1981 Scorecard Vote
Bolling (D-MO) motion to allow separate votes on funding cuts for individual programs (including energy and the environment) in the fiscal year 1982 Budget Reconciliation bill. The House was about to vote on whether to approve the funding levels set by the House committees in an effort to meet the targets of the first Gramm-Latta resolution (see vote #1 above). Once again there was a confrontation between House committee leaders and the Reagan Administration, which wanted to impose its own budget priorities. Bolling wanted the House to have the opportunity to vote separately on the budgets proposed by each committee, or the Reagan alternatives for those same programs. Reagan wanted a single up or down vote on the entire package -- either the Budget Committee's proposal or his own Gramm-Latta substitute.

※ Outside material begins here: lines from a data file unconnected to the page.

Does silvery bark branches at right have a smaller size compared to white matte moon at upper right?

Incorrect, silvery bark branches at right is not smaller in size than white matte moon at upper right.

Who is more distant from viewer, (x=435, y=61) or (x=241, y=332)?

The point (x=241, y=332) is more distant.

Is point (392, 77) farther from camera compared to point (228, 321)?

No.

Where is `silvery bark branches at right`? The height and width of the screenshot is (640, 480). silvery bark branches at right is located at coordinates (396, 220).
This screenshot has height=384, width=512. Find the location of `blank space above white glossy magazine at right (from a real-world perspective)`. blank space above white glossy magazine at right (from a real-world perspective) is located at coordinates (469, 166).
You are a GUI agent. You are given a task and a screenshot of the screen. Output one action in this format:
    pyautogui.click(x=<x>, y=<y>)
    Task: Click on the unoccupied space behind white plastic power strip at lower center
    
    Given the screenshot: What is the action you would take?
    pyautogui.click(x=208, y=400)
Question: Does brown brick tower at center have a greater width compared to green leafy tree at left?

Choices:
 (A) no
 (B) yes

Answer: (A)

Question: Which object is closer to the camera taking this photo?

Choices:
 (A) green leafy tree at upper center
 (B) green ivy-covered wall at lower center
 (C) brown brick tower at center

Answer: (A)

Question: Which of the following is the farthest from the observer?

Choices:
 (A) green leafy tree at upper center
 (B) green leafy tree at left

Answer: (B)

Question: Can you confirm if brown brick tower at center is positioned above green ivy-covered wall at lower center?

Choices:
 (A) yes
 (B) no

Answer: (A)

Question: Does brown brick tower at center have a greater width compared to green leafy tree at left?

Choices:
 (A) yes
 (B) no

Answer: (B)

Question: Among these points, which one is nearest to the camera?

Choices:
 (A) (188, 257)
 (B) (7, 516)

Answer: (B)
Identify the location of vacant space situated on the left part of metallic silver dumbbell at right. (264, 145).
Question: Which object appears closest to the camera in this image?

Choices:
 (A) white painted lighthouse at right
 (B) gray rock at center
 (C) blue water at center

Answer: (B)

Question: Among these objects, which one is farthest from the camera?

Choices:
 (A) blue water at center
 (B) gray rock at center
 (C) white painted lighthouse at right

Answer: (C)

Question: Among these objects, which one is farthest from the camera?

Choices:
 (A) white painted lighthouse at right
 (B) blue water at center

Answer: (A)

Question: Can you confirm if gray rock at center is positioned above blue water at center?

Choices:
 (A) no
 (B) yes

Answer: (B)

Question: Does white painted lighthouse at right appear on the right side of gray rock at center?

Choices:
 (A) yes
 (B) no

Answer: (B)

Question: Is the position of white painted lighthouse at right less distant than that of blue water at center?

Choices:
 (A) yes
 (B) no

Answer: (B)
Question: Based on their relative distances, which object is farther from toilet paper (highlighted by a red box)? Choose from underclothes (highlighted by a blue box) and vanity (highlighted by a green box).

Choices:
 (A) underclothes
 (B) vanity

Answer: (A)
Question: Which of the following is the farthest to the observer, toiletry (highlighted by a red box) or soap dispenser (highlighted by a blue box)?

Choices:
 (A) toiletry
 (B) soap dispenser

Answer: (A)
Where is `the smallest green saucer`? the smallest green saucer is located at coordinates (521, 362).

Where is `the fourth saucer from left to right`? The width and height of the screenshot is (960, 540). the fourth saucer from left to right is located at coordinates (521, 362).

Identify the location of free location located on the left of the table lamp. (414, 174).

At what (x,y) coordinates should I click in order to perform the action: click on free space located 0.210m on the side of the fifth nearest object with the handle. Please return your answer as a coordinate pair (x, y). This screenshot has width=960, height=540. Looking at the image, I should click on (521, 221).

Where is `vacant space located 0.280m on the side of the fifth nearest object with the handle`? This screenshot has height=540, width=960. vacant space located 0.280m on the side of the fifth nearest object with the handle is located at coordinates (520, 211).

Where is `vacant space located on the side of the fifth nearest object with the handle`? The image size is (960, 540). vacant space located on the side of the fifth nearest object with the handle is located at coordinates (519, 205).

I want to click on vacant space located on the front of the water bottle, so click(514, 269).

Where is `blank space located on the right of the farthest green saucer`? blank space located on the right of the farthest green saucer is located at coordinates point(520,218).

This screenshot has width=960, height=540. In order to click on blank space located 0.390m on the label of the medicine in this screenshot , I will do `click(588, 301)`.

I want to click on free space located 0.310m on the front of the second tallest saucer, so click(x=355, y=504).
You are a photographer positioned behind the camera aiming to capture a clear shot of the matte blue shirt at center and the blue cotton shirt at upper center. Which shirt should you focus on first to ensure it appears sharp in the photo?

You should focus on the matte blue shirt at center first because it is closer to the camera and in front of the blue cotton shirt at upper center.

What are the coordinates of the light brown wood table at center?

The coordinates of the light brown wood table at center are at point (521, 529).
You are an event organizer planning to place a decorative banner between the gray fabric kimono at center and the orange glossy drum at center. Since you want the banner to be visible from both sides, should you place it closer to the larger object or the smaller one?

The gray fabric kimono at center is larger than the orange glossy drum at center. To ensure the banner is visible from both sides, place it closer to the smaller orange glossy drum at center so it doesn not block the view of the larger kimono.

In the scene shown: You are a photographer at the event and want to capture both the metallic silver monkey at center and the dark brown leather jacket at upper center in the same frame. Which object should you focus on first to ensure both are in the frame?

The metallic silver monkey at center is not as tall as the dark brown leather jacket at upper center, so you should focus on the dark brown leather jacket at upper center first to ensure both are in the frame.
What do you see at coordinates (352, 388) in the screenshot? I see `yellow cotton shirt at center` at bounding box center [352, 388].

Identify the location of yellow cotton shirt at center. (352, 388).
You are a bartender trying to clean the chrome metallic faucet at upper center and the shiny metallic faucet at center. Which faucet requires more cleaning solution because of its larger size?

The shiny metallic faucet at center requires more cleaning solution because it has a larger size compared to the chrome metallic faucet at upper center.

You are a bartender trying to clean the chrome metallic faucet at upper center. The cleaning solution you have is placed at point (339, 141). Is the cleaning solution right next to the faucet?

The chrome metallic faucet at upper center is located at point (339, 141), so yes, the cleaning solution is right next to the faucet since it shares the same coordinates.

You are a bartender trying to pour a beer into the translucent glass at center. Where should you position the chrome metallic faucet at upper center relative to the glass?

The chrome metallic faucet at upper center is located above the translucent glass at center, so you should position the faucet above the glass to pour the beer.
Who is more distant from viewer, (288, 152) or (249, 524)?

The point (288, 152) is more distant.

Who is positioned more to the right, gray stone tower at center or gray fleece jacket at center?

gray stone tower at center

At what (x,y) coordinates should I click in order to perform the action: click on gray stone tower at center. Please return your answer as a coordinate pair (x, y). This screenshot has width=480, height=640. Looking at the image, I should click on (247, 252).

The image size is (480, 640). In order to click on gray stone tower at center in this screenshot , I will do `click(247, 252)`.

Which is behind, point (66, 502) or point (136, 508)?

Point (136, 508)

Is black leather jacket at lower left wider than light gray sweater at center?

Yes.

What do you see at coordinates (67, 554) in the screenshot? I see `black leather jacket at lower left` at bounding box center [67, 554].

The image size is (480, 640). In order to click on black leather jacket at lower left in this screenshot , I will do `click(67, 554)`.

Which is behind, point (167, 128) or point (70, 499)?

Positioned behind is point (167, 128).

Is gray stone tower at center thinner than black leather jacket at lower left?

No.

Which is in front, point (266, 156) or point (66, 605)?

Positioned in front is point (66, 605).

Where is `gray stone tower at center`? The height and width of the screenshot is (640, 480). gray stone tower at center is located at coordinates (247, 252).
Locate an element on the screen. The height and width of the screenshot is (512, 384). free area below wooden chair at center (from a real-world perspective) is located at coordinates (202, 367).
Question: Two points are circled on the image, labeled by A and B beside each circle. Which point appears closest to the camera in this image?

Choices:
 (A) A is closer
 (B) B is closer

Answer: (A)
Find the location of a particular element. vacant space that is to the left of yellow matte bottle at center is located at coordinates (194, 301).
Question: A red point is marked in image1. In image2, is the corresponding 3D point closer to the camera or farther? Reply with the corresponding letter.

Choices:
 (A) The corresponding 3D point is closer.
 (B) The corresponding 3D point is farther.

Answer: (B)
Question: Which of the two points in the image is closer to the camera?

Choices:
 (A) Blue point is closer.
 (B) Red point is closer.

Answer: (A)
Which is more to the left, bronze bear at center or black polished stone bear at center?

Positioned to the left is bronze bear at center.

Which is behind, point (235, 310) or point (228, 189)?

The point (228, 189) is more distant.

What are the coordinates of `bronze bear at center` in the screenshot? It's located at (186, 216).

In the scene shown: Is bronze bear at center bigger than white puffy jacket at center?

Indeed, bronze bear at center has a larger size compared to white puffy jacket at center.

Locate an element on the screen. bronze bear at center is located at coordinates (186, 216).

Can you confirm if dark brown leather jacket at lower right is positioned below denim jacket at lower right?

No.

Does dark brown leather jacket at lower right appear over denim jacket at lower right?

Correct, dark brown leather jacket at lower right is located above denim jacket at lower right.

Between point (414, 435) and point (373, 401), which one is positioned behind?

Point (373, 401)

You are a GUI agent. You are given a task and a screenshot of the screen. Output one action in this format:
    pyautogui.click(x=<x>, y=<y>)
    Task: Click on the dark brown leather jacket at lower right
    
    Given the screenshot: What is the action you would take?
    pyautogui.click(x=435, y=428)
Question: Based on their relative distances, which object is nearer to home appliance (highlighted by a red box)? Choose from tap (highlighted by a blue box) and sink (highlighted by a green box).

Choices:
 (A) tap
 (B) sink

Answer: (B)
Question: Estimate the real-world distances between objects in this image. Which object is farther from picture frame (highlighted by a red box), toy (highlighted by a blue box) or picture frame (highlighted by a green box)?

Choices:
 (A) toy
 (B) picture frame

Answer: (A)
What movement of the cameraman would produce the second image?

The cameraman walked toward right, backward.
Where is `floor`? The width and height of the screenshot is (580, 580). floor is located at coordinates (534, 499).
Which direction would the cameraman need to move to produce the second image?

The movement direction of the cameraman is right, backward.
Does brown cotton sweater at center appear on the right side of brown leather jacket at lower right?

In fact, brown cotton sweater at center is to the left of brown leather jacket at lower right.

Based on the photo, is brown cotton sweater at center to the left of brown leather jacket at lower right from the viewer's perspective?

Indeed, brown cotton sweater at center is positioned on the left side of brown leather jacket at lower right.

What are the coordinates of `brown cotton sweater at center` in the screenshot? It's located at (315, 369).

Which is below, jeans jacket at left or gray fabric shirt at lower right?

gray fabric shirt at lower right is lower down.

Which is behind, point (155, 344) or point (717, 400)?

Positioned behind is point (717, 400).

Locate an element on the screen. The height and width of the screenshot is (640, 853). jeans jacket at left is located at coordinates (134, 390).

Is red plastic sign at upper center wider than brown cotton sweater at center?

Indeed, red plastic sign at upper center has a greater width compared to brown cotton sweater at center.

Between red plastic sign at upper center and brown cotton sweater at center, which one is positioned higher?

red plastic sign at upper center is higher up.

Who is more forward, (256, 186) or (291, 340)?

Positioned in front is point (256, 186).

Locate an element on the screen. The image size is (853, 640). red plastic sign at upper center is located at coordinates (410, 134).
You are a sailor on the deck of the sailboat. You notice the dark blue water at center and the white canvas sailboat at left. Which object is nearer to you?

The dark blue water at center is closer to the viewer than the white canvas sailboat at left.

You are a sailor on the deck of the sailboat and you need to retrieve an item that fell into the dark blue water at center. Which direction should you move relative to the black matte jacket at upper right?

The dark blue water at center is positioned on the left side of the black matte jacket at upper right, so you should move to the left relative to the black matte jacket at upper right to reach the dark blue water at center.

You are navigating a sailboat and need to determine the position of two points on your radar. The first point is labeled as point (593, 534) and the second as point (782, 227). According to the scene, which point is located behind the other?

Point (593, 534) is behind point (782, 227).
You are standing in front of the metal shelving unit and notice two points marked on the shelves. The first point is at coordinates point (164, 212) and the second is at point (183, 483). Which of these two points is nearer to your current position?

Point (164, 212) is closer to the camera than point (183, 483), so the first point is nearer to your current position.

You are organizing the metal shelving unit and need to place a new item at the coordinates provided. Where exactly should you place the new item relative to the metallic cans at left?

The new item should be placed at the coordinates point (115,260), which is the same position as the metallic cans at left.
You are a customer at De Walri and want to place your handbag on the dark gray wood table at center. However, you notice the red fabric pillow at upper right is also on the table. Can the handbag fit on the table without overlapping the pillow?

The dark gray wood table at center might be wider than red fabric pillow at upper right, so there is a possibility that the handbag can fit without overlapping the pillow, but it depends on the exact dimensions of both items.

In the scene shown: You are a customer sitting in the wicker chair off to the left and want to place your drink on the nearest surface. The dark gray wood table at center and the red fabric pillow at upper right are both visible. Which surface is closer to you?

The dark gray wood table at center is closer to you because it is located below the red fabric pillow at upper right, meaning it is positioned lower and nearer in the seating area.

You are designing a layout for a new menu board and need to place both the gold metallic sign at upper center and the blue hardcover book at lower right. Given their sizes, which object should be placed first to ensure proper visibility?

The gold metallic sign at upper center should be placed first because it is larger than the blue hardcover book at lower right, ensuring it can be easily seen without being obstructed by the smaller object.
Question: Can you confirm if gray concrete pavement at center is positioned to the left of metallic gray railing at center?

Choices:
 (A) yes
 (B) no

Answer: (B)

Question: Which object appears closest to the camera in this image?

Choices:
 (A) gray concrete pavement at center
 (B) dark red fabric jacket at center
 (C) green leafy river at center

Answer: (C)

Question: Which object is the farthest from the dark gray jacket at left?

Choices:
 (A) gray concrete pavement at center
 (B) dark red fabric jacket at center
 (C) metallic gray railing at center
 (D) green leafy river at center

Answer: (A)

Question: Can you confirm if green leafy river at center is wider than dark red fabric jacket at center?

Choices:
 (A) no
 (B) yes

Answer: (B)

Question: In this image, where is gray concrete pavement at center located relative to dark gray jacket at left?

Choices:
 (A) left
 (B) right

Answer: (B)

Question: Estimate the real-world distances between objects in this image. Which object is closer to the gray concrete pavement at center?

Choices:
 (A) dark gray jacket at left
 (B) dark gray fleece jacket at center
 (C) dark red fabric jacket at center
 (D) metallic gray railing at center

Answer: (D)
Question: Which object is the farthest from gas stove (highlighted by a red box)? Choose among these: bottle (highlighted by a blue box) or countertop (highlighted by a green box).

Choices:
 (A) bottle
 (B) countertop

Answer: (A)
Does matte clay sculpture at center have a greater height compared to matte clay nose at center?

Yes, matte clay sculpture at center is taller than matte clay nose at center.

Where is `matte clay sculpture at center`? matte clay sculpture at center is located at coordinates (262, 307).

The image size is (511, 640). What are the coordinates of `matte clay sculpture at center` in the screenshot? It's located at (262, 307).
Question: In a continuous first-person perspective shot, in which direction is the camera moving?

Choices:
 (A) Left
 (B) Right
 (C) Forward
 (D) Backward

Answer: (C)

Environmentalists believe they would have fared much better had the lawmakers been forced to vote separately on energy and environmental programs and consider them on their merits. But it was much easier for Members to justify their vote for the entire Gramm-Latta package as their "support for the President's budget" which was popular at the time. Environmentalists strongly favored a number of the House committees' proposals over the Gramm-Latta substitute. Gramm-Latta repealed the weatherization program for low-income homes, and put in money for the Clinch River breeder reactor and the SRC-1 synfuels plant (see vote descriptions #12 & #13 below), which the Science and Technology Committee had refused to fund. Bolling motion rejected 210-217 (Republicans 1-188, Democrats 209-29); June 25, 1981. YES is the pro-environment vote.
It is instructive to compare these first two votes, which cut funds for good environmental programs, with other votes on this chart which cut very wasteful and destructive programs. The lineup is quite different, showing that many Members who call themselves "fiscal conservatives" are not consistent in voting that way.